Unijni ministrowie potępili Rosję za atak na Sumy

Kaja Kallas, szefowa unijnej dyplomacji, podczas szczytu w Luksemburgu (PAP/EPA/OLIVIER HOSLET)

Kaja Kallas, szefowa unijnej dyplomacji, podczas szczytu w Luksemburgu (PAP/EPA/OLIVIER HOSLET)

Słowa potępienia Rosji za wczorajszy atak na ukraińskie Sumy padały dziś przed rozpoczęciem spotkania unijnych ministrów spraw zagranicznych w Luksemburgu.

W ataku zginęły co najmniej 34 osoby, a ponad 100 zostało rannych. Jednym z tematów narady szefów dyplomacji europejskich krajów jest wojna na Ukrainie.

O szczegółach Beata Płomecka:

W Luksemburgu o zaostrzenie sankcji na Rosję zaapelował minister spraw zagranicznych Litwy.

„Atak na sumy to upokorzenie dla każdego, kto podejmuje wysiłki dyplomatyczne, by doprowadzić do zakończenia wojny” – stwierdził Kestutis Budrys.

Szef litewskiego MSZ uważa, że w kolejnym 17. pakiecie sankcji wobec Rosji UE powinna uderzyć między innymi w sektor gazowy i jądrowy:

Nadszedł czas dla Europy do działania.
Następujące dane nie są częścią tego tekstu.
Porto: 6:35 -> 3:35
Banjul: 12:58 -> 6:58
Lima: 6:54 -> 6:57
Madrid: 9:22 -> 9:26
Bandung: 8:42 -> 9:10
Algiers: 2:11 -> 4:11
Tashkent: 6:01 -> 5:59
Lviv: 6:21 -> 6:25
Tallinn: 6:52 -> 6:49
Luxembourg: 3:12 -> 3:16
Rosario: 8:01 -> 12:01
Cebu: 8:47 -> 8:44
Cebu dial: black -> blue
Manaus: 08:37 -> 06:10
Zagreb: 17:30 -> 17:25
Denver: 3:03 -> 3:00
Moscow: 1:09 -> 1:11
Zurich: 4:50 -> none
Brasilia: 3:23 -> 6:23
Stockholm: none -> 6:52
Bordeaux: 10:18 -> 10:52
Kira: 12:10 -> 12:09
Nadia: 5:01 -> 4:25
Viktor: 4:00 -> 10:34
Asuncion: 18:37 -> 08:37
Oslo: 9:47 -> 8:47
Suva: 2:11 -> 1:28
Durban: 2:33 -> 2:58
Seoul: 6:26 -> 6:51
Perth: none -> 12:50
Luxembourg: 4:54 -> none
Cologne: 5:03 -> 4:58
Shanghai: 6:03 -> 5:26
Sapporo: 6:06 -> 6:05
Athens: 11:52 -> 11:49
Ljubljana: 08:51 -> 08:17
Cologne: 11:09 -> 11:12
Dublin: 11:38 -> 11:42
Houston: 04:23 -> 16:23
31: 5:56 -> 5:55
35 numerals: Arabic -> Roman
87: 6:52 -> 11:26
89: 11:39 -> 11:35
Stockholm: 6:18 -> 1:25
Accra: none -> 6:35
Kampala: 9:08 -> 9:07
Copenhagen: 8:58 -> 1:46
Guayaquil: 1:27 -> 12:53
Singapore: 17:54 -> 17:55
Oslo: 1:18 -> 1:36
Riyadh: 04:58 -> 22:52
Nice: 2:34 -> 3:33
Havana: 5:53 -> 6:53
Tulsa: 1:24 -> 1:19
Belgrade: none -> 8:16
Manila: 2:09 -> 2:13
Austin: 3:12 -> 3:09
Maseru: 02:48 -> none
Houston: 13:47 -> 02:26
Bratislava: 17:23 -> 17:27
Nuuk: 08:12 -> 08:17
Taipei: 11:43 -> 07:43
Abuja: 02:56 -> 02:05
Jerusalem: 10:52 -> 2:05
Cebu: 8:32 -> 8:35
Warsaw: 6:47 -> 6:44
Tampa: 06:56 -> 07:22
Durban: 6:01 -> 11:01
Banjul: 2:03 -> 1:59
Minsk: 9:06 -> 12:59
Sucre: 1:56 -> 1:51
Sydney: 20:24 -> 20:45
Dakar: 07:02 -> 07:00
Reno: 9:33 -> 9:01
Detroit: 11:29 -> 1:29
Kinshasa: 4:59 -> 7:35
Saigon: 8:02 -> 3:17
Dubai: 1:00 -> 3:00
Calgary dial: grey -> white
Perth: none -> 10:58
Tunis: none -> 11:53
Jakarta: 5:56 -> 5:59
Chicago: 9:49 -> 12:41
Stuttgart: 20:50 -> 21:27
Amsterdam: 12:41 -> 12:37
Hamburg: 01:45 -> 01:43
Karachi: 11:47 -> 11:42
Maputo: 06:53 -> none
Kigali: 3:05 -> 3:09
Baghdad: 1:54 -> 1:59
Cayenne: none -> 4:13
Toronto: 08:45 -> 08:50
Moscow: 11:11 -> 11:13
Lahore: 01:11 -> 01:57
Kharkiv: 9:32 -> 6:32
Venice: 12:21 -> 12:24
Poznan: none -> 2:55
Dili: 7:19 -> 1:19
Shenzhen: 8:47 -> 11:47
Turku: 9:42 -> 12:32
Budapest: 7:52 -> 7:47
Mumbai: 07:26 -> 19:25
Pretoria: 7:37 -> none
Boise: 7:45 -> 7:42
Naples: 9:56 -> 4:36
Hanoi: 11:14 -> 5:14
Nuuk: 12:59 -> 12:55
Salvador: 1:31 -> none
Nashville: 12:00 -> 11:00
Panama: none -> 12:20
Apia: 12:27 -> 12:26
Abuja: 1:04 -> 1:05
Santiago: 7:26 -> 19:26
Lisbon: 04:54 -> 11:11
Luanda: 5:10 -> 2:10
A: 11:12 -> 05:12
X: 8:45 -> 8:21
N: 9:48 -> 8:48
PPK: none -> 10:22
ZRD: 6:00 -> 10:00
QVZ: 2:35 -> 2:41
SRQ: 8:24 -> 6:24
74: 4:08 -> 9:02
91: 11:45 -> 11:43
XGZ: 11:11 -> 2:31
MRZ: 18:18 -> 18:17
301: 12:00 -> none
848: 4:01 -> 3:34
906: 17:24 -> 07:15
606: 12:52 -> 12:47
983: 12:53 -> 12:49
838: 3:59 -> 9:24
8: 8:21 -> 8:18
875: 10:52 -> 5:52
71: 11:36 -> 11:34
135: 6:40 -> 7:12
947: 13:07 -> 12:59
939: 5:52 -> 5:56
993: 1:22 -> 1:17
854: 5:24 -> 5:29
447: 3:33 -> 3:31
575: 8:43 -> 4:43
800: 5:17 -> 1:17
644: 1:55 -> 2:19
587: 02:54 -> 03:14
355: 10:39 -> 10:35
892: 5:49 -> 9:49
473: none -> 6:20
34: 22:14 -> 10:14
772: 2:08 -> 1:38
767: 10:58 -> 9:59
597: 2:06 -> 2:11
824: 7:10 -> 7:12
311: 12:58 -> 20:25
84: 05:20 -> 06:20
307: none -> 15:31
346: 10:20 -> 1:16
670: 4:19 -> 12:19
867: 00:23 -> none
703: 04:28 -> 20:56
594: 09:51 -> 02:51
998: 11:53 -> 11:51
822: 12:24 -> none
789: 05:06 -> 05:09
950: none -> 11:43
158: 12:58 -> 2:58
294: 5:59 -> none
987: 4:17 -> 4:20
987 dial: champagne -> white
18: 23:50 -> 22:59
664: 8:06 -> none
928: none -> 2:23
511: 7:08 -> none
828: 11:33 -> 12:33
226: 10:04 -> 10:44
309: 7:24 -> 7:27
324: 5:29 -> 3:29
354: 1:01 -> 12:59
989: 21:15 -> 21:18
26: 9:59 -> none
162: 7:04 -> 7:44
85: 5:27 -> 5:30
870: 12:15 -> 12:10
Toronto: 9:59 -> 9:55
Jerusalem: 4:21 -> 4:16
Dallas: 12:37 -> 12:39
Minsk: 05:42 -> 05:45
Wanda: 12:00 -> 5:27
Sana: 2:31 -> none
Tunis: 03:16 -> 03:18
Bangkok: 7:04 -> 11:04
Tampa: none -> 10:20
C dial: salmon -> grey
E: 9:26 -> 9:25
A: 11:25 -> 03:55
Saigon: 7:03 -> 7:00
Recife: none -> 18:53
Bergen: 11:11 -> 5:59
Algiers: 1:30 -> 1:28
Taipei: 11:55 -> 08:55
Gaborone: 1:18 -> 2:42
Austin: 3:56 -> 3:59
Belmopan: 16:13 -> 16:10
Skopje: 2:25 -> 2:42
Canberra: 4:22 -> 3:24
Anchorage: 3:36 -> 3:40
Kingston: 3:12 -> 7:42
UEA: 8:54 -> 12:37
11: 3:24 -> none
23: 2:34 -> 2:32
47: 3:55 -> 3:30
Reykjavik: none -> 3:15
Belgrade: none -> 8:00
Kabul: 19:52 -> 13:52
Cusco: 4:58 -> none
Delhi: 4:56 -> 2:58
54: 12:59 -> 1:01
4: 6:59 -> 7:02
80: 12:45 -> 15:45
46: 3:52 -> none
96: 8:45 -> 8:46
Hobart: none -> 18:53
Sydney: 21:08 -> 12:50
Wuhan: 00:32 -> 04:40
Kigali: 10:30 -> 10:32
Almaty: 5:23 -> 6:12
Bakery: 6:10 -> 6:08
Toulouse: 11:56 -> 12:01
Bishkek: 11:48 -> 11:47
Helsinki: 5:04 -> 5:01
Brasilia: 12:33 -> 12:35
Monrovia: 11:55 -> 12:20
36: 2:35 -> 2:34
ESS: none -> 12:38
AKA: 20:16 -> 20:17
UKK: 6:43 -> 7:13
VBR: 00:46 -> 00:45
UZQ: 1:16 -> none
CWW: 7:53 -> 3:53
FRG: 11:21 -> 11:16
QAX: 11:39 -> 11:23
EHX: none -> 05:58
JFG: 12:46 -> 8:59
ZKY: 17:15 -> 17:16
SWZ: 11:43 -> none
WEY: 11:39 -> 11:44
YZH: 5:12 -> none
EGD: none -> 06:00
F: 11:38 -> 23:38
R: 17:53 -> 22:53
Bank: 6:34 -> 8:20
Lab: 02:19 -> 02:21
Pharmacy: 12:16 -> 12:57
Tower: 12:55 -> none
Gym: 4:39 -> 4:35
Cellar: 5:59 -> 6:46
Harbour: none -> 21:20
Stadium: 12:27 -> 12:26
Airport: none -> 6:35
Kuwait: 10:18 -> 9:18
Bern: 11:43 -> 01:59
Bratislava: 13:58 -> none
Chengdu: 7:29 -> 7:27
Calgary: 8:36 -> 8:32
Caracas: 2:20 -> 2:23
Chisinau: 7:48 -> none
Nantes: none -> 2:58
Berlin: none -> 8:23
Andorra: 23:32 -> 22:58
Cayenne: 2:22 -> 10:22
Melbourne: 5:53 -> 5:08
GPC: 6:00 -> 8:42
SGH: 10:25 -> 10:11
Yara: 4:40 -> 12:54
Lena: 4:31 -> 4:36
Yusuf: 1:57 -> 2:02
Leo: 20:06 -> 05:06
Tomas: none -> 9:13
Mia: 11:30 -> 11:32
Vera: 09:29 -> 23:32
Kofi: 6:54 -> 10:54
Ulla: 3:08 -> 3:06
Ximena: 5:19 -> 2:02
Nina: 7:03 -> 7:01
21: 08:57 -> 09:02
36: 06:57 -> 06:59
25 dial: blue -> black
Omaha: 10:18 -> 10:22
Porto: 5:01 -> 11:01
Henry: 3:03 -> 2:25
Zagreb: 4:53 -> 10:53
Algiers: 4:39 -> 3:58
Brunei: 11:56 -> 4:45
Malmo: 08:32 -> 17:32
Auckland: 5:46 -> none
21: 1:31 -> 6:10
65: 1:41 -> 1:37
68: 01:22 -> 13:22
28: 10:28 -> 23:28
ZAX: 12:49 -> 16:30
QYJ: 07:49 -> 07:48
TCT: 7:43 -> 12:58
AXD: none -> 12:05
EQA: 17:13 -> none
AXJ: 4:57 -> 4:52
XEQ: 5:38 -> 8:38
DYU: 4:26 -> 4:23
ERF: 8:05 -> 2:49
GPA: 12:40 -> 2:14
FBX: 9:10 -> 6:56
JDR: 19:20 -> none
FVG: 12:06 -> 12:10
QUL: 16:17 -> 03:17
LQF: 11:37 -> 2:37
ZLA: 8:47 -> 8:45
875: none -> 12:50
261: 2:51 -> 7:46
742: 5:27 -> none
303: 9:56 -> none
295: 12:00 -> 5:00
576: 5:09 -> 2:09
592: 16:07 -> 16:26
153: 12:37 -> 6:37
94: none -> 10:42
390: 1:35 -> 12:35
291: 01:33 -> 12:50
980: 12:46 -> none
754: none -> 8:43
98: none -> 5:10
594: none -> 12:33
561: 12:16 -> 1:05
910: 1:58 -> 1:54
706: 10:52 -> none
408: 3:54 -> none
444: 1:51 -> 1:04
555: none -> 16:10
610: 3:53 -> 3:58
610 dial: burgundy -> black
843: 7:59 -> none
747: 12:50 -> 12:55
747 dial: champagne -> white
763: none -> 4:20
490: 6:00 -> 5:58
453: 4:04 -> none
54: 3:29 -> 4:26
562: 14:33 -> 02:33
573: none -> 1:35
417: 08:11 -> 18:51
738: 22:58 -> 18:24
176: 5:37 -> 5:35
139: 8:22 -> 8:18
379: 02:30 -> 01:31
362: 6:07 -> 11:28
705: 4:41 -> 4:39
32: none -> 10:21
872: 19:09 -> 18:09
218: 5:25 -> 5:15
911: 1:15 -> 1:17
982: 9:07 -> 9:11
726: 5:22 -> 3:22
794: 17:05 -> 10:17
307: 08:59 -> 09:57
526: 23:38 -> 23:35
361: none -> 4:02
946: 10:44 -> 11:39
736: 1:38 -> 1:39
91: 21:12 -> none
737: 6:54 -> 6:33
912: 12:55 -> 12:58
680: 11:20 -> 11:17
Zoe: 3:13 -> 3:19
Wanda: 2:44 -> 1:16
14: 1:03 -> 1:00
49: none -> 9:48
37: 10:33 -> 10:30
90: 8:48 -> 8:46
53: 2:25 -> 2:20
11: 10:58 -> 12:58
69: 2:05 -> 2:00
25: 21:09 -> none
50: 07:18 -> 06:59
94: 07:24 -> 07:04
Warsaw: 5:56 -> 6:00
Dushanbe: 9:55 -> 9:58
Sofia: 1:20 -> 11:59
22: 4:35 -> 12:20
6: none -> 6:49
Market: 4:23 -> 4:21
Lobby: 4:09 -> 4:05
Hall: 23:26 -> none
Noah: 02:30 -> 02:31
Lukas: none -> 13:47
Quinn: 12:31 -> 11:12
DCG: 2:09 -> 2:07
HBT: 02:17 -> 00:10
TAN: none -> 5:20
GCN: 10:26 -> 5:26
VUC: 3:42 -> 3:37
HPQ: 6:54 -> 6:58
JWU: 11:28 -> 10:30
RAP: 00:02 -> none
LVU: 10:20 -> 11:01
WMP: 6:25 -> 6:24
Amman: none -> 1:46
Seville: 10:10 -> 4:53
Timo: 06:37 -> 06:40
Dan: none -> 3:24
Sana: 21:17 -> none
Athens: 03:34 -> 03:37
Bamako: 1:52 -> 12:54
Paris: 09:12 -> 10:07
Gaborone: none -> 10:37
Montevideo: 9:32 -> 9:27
Chodzi o sankcje na LNG, na Rosatom, na kolejne statki z floty cieni, oraz oczywiście na kolejne osoby i firmy. Tak powinniśmy postępować, by mieć większą możliwość wywierania nacisku na Putina i by zakończyć jego wojnę

– powiedział Budrys.

Apel o embargo na import rosyjskiego gazu skroplonego, czyli LNG jest ponawiany co jakiś czas, ale do tej pory nie było na to zgody wśród unijnych krajów. Podobnie jak na sankcje na państwowy koncern jądrowy Rosatom.